This site is being phased out.
Matrices: part 2
Properties of matrix operations
The properties of matrix multiplication are very much like the ones for numbers.
What's not working is commutativity: $$AB \neq BA,$$ generally.
Indeed, let try to put random numbers in two matrices and see if they "commute":
Already different!
To understand the idea of non-commutativity one might think about matrices as operation carried out in manufacturing. Suppose $A$ is polishing and $B$ is painting. Clearly, $$AB \neq BA.$$
Mathematically, $$\begin{array}{} x \stackrel{A}{\rightarrow} y \stackrel{B}{\rightarrow} z\\ x \stackrel{B}{\rightarrow} y \stackrel{A}{\rightarrow} z \end{array}$$
Does this have to be the same? Not in general.
Let's put them together:
$$ \newcommand{\ra}[1]{\!\!\!\!\!\!\!\xrightarrow{\quad#1\quad}\!\!\!\!\!} \newcommand{\da}[1]{\left\downarrow{\scriptstyle#1}\vphantom{\displaystyle\int_0^1}\right.} % \begin{array}{llllllllllll} x & \ra{A} & y \\ \da{B} & \searrow ^C & \da{B} \\ y & \ra{A} & z \end{array} $$
This is called a commutative diagram if $C$ makes sense, i.e., $C=AB=BA$.

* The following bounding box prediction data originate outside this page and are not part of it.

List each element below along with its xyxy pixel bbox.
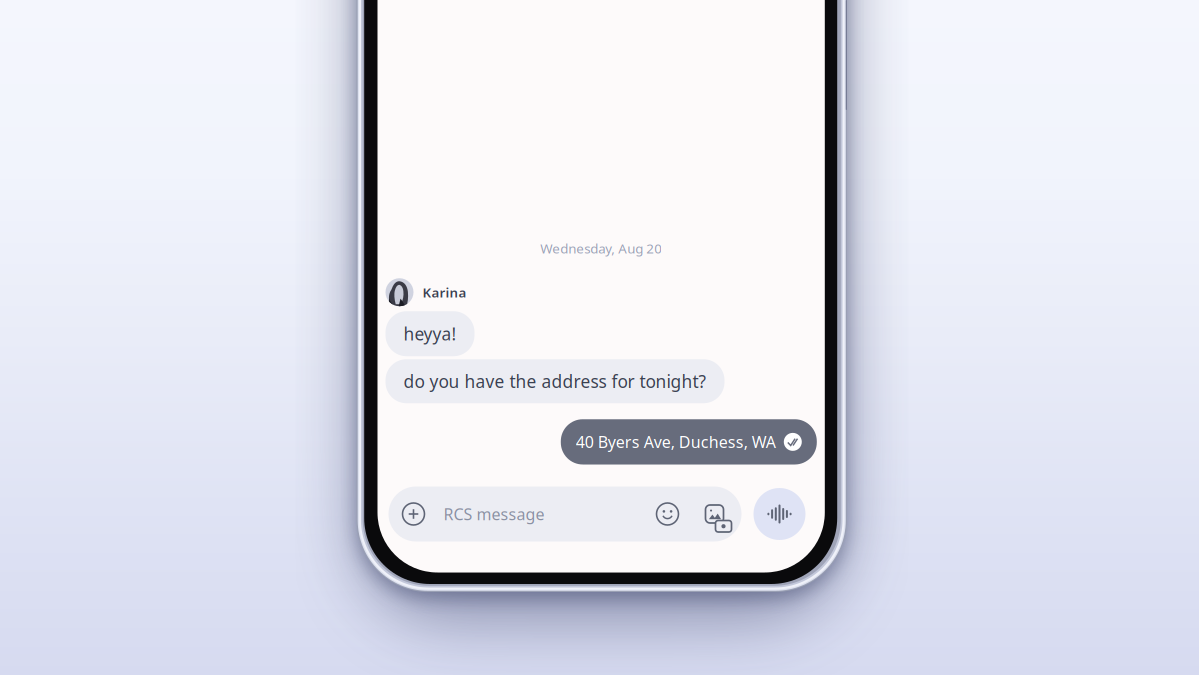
staticText: do you have the address for tonight? <box>404 370 706 393</box>
staticText: Wednesday, Aug 20 <box>540 239 662 257</box>
staticText: RCS message <box>444 503 544 525</box>
staticText: heyya! <box>404 322 456 345</box>
staticText: Karina <box>422 283 466 301</box>
staticText: 40 Byers Ave, Duchess, WA <box>576 431 776 452</box>
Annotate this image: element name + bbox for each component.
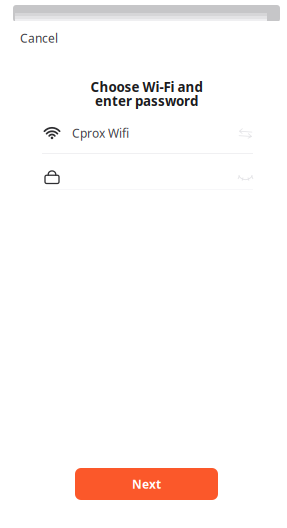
staticText: Next [132, 476, 161, 492]
staticText: enter password [95, 92, 198, 110]
staticText: Cancel [20, 30, 58, 46]
button[interactable]: Next [75, 468, 218, 500]
button[interactable]: Cprox Wifi [0, 121, 287, 145]
staticText: Cprox Wifi [72, 125, 129, 141]
button[interactable]: Cancel [0, 28, 80, 48]
staticText: Choose Wi-Fi and [90, 78, 202, 96]
button[interactable] [0, 167, 287, 185]
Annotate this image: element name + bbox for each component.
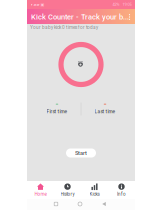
button[interactable]: Recents bbox=[50, 198, 62, 210]
staticText: Start bbox=[75, 150, 87, 156]
button[interactable]: Kicks bbox=[81, 181, 108, 199]
button[interactable]: Start bbox=[66, 148, 96, 158]
staticText: First time bbox=[46, 109, 68, 114]
staticText: ▾ ▰▰ ▣ bbox=[30, 2, 44, 7]
button[interactable]: Back bbox=[98, 198, 110, 210]
button[interactable]: Home bbox=[74, 198, 86, 210]
staticText: Last time bbox=[94, 109, 116, 114]
staticText: Info bbox=[117, 191, 126, 197]
button[interactable]: History bbox=[54, 181, 81, 199]
staticText: Home bbox=[34, 191, 46, 197]
staticText: 42% 19:05 bbox=[112, 2, 132, 7]
staticText: Kick Counter - Track your b... bbox=[31, 13, 129, 21]
button[interactable]: Home bbox=[27, 181, 54, 199]
button[interactable]: Info bbox=[108, 181, 135, 199]
staticText: Your baby kick 0 times for today bbox=[30, 25, 98, 30]
staticText: Kicks bbox=[90, 191, 100, 197]
button[interactable]: More options bbox=[125, 10, 134, 24]
staticText: History bbox=[60, 191, 74, 197]
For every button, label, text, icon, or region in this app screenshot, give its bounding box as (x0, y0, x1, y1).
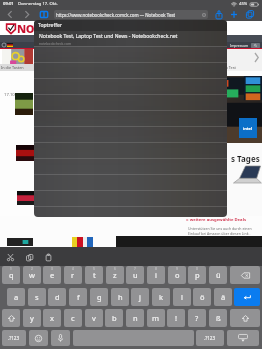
button[interactable]: Share (213, 8, 225, 21)
button[interactable] (29, 330, 48, 346)
staticText: .?123 (204, 335, 216, 341)
button[interactable]: Bookmarks (38, 8, 50, 21)
staticText: d (55, 292, 60, 302)
button[interactable] (230, 266, 260, 284)
button[interactable]: g (90, 288, 108, 306)
button[interactable] (34, 63, 227, 78)
button[interactable] (34, 47, 227, 62)
staticText: 9 (176, 267, 178, 271)
button[interactable] (34, 207, 227, 217)
staticText: a (14, 292, 19, 302)
staticText: t (93, 270, 96, 280)
staticText: NOTEB (17, 21, 53, 35)
button[interactable] (234, 288, 260, 306)
button[interactable]: i (147, 266, 165, 284)
staticText: e (50, 270, 55, 280)
button[interactable]: ö (193, 288, 211, 306)
staticText: g (97, 292, 102, 302)
staticText: y (30, 313, 34, 323)
button[interactable] (34, 143, 227, 158)
button[interactable]: Copy (23, 251, 35, 263)
button[interactable] (230, 309, 260, 327)
staticText: ü (216, 270, 221, 280)
staticText: ö (200, 292, 205, 302)
staticText: 1 (10, 267, 12, 271)
staticText: Notebook Test, Laptop Test und News - No… (39, 33, 178, 40)
button[interactable]: Cut (4, 251, 16, 263)
button[interactable] (51, 330, 70, 346)
staticText: l (181, 292, 183, 302)
button[interactable]: Back (5, 8, 15, 21)
staticText: Impressum (230, 43, 249, 48)
button[interactable]: k (152, 288, 170, 306)
staticText: https://www.notebookcheck.comck.com — No… (56, 12, 176, 18)
button[interactable]: Forward (22, 8, 32, 21)
button[interactable]: .?123 (196, 330, 224, 346)
button[interactable] (2, 309, 20, 327)
button[interactable] (227, 330, 259, 346)
button[interactable]: ? (188, 309, 206, 327)
button[interactable]: x (43, 309, 61, 327)
button[interactable]: j (131, 288, 149, 306)
button[interactable]: New Tab (228, 8, 240, 21)
staticText: n (133, 313, 138, 323)
staticText: s (35, 292, 39, 302)
button[interactable]: f (69, 288, 87, 306)
button[interactable] (34, 79, 227, 94)
button[interactable]: q (2, 266, 20, 284)
button[interactable]: b (105, 309, 123, 327)
staticText: 8 (155, 267, 157, 271)
button[interactable]: y (23, 309, 41, 327)
button[interactable] (34, 111, 227, 126)
staticText: z (113, 270, 117, 280)
button[interactable] (34, 127, 227, 142)
button[interactable]: h (111, 288, 129, 306)
button[interactable]: z (106, 266, 124, 284)
button[interactable]: e (43, 266, 61, 284)
staticText: Donnerstag 17. Okt. (18, 1, 58, 7)
button[interactable]: Show Tabs (244, 8, 256, 21)
button[interactable]: v (85, 309, 103, 327)
button[interactable]: w (23, 266, 41, 284)
button[interactable]: o (168, 266, 186, 284)
button[interactable]: Paste (42, 251, 54, 263)
staticText: Einkauf bei Amazon über diesen Link . (188, 231, 251, 236)
staticText: 0 (196, 267, 198, 271)
button[interactable]: m (147, 309, 165, 327)
button[interactable]: c (64, 309, 82, 327)
staticText: » weitere ausgewählte Deals (186, 217, 246, 223)
button[interactable]: https://www.notebookcheck.comck.com — No… (54, 10, 208, 19)
staticText: 6 (114, 267, 116, 271)
staticText: j (139, 292, 141, 302)
staticText: 17.10. (4, 92, 16, 98)
button[interactable]: r (64, 266, 82, 284)
button[interactable]: l (173, 288, 191, 306)
button[interactable]: t (85, 266, 103, 284)
button[interactable]: d (48, 288, 66, 306)
button[interactable]: s (28, 288, 46, 306)
staticText: v (92, 313, 96, 323)
button[interactable]: ! (167, 309, 185, 327)
button[interactable] (34, 159, 227, 174)
staticText: ß (216, 313, 221, 323)
button[interactable]: .?123 (2, 330, 26, 346)
staticText: Toptreffer (38, 22, 62, 29)
button[interactable] (34, 175, 227, 190)
staticText: x (50, 313, 54, 323)
button[interactable]: n (126, 309, 144, 327)
staticText: Test (45, 37, 52, 41)
button[interactable]: p (188, 266, 206, 284)
button[interactable] (34, 191, 227, 206)
staticText: 5 (93, 267, 95, 271)
button[interactable]: ü (209, 266, 227, 284)
button[interactable]: Notebook Test, Laptop Test und News - No… (34, 31, 227, 46)
staticText: 09:01 (3, 1, 14, 7)
button[interactable]: u (126, 266, 144, 284)
button[interactable]: ß (209, 309, 227, 327)
staticText: ? (195, 313, 199, 323)
staticText: 7 (134, 267, 136, 271)
button[interactable]: ä (214, 288, 232, 306)
button[interactable]: a (7, 288, 25, 306)
button[interactable] (34, 95, 227, 110)
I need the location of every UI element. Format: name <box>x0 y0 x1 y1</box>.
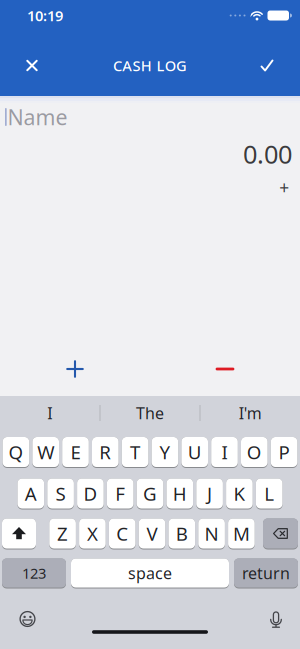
button[interactable]: A <box>18 478 44 510</box>
staticText: L <box>264 481 274 506</box>
staticText: I'm <box>239 402 262 424</box>
button[interactable]: Shift <box>2 518 36 550</box>
button[interactable]: K <box>226 478 253 510</box>
button[interactable]: C <box>109 518 136 550</box>
staticText: Y <box>159 440 170 464</box>
staticText: H <box>173 481 187 506</box>
button[interactable]: Emoji <box>12 604 42 634</box>
button[interactable]: Delete <box>263 518 298 550</box>
staticText: D <box>83 481 97 506</box>
staticText: CASH LOG <box>113 56 187 75</box>
button[interactable]: W <box>32 437 59 468</box>
button[interactable]: R <box>92 437 119 468</box>
button[interactable]: I'm <box>200 396 300 430</box>
staticText: M <box>233 521 250 546</box>
staticText: B <box>176 521 188 546</box>
staticText: T <box>130 440 140 464</box>
staticText: return <box>242 562 290 584</box>
button[interactable]: N <box>198 518 225 550</box>
button[interactable]: P <box>271 437 297 468</box>
staticText: O <box>247 440 262 464</box>
button[interactable]: Save <box>249 44 285 88</box>
button[interactable]: O <box>241 437 268 468</box>
button[interactable]: I <box>211 437 238 468</box>
button[interactable]: S <box>47 478 74 510</box>
staticText: space <box>128 562 172 584</box>
staticText: 123 <box>22 563 46 583</box>
staticText: X <box>87 521 98 546</box>
staticText: Z <box>57 521 68 546</box>
button[interactable]: X <box>79 518 106 550</box>
button[interactable]: H <box>166 478 193 510</box>
staticText: G <box>143 481 157 506</box>
staticText: C <box>116 521 128 546</box>
staticText: V <box>146 521 158 546</box>
button[interactable]: 123 <box>2 558 66 588</box>
button[interactable]: U <box>181 437 208 468</box>
staticText: N <box>205 521 219 546</box>
button[interactable]: J <box>196 478 223 510</box>
staticText: K <box>233 481 245 506</box>
button[interactable]: L <box>256 478 282 510</box>
staticText: R <box>99 440 111 464</box>
staticText: J <box>207 481 212 506</box>
button[interactable]: F <box>107 478 134 510</box>
staticText: E <box>70 440 80 464</box>
button[interactable]: Add amount <box>273 176 295 198</box>
staticText: I <box>47 402 52 424</box>
button[interactable]: The <box>100 396 200 430</box>
button[interactable]: E <box>62 437 89 468</box>
button[interactable]: B <box>168 518 195 550</box>
button[interactable]: Close <box>14 44 50 88</box>
staticText: The <box>136 402 164 424</box>
button[interactable]: V <box>139 518 165 550</box>
button[interactable]: Add income <box>0 339 150 399</box>
button[interactable]: M <box>228 518 255 550</box>
staticText: Q <box>8 440 23 464</box>
staticText: 0.00 <box>243 137 292 171</box>
staticText: Name <box>8 103 68 131</box>
staticText: F <box>115 481 125 506</box>
button[interactable]: Subtract expense <box>150 339 300 399</box>
button[interactable]: Name <box>0 100 300 134</box>
staticText: U <box>188 440 202 464</box>
staticText: P <box>279 440 290 464</box>
staticText: 10:19 <box>27 6 63 25</box>
button[interactable]: D <box>77 478 104 510</box>
staticText: A <box>25 481 37 506</box>
button[interactable]: Dictate <box>263 605 289 635</box>
button[interactable]: space <box>71 558 229 588</box>
button[interactable]: Y <box>152 437 178 468</box>
staticText: S <box>56 481 66 506</box>
button[interactable]: Q <box>3 437 29 468</box>
staticText: I <box>222 440 228 464</box>
button[interactable]: Z <box>49 518 76 550</box>
button[interactable]: return <box>234 558 298 588</box>
staticText: + <box>279 176 289 199</box>
button[interactable]: G <box>137 478 163 510</box>
button[interactable]: T <box>122 437 148 468</box>
staticText: W <box>37 440 54 464</box>
button[interactable]: I <box>0 396 100 430</box>
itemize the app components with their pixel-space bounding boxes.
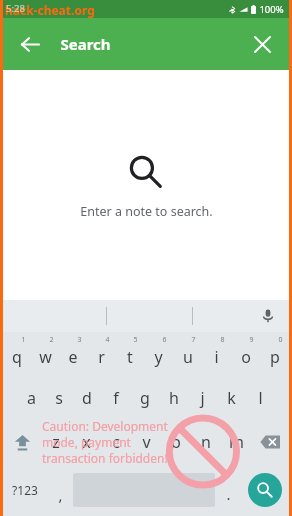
button[interactable]: l <box>246 376 275 420</box>
staticText: j <box>200 387 205 409</box>
button[interactable]: a <box>17 376 45 420</box>
button[interactable]: f <box>101 376 130 420</box>
staticText: transaction forbidden! <box>42 450 168 466</box>
staticText: g <box>140 387 150 409</box>
staticText: 100% <box>259 3 284 16</box>
staticText: o <box>241 346 251 368</box>
staticText: t <box>127 346 133 368</box>
button[interactable]: c <box>101 420 131 464</box>
staticText: n <box>201 431 211 453</box>
staticText: 0 <box>278 335 283 345</box>
staticText: 3 <box>77 335 82 345</box>
button[interactable]: 0 <box>260 332 289 376</box>
staticText: s <box>55 387 63 409</box>
staticText: 5:28 <box>6 2 25 15</box>
staticText: i <box>214 346 219 368</box>
staticText: b <box>171 431 181 453</box>
staticText: a <box>27 387 36 409</box>
button[interactable]: 9 <box>231 332 260 376</box>
button[interactable]: j <box>188 376 217 420</box>
button[interactable]: v <box>131 420 161 464</box>
staticText: k <box>227 387 236 409</box>
button[interactable]: ?123 <box>3 464 47 516</box>
staticText: 9 <box>249 335 254 345</box>
staticText: 7 <box>191 335 196 345</box>
staticText: p <box>270 346 280 368</box>
button[interactable]: Close <box>243 25 281 63</box>
staticText: 2 <box>49 335 54 345</box>
staticText: l <box>258 387 263 409</box>
staticText: . <box>226 484 231 504</box>
button[interactable]: 3 <box>59 332 87 376</box>
button[interactable]: g <box>130 376 159 420</box>
button[interactable]: 7 <box>173 332 202 376</box>
staticText: d <box>82 387 92 409</box>
button[interactable]: s <box>45 376 73 420</box>
staticText: e <box>68 346 78 368</box>
staticText: 8 <box>220 335 225 345</box>
button[interactable]: x <box>71 420 101 464</box>
button[interactable]: 4 <box>87 332 115 376</box>
staticText: Search <box>60 34 111 54</box>
staticText: z <box>52 431 60 453</box>
button[interactable]: h <box>159 376 188 420</box>
staticText: , <box>58 485 63 505</box>
staticText: 4 <box>105 335 110 345</box>
staticText: v <box>142 431 151 453</box>
button[interactable]: d <box>73 376 101 420</box>
button[interactable]: 1 <box>3 332 31 376</box>
staticText: m <box>229 431 244 453</box>
button[interactable]: , <box>47 464 73 516</box>
staticText: c <box>112 431 120 453</box>
button[interactable]: m <box>221 420 251 464</box>
button[interactable]: 5 <box>115 332 144 376</box>
staticText: 6 <box>162 335 167 345</box>
button[interactable]: 6 <box>144 332 173 376</box>
staticText: h <box>169 387 179 409</box>
button[interactable]: Back <box>11 25 49 63</box>
button[interactable]: . <box>215 464 241 516</box>
button[interactable]: n <box>191 420 221 464</box>
staticText: u <box>183 346 193 368</box>
button[interactable]: Backspace <box>251 420 289 464</box>
staticText: q <box>12 346 22 368</box>
staticText: Caution: Development <box>42 418 168 434</box>
staticText: w <box>39 346 52 368</box>
staticText: hack-cheat.org <box>5 2 95 18</box>
staticText: 5 <box>133 335 138 345</box>
button[interactable]: Search <box>241 464 289 516</box>
staticText: 1 <box>21 335 26 345</box>
button[interactable]: b <box>161 420 191 464</box>
staticText: x <box>82 431 91 453</box>
button[interactable]: k <box>217 376 246 420</box>
button[interactable]: Voice input <box>255 303 281 329</box>
staticText: y <box>154 346 163 368</box>
button[interactable]: 8 <box>202 332 231 376</box>
button[interactable]: Space <box>73 473 215 507</box>
staticText: ?123 <box>12 482 38 498</box>
staticText: mode, payment <box>42 434 131 450</box>
staticText: f <box>113 387 119 409</box>
button[interactable]: 2 <box>31 332 59 376</box>
staticText: Enter a note to search. <box>80 203 213 220</box>
button[interactable]: z <box>41 420 71 464</box>
button[interactable]: Shift <box>3 420 41 464</box>
staticText: r <box>98 346 105 368</box>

Let's think of matrices as functions. Then non-commutativity isn't surprising. Indeed, take $$f(x)={\rm sin \hspace{3pt}} x, g(x)=e^x.$$ Then $$\begin{array}{} gf &\neq fg \\ e^{{\rm sin \hspace{3pt}}x} &\neq {\rm sin \hspace{3pt}}e^x \end{array}$$
Functions don't commute, in general, and neither do matrices.
But some do. For example, $A^2=A \cdot A$ makes sense, as well as: $$A^n = A \cdot \ldots \cdot A$$ (where there are $n$ $A$'s). Then $$A^m \cdot A^n = A^n A^m,$$ i.e., powers commute.
Also, consider diagonal matrices $A = \{a_{ij}\}$ with $a_{ij}=0$ if $i \neq j$. Such a matrix commute with any matrix.
In particular, define $$I_n = \left[ \begin{array}{} 1 & 0 & 0 & \ldots \\ 0 & 1 & 0 & \ldots \\ \vdots \\ 0 & 0 & \ldots & 1 \end{array} \right]$$
or $a_{ij}=\left\{ \begin{array}{} 1 & i = j \\ 0 & {\rm otherwise} \end{array} \right.$
It is called the identity matrix.
Property: $IA=A$ and $AI=A$.
Provided, of course, $A$ has the appropriate dimensions:
- $I_nA=A$ makes sense if $A$ is $n \times m$.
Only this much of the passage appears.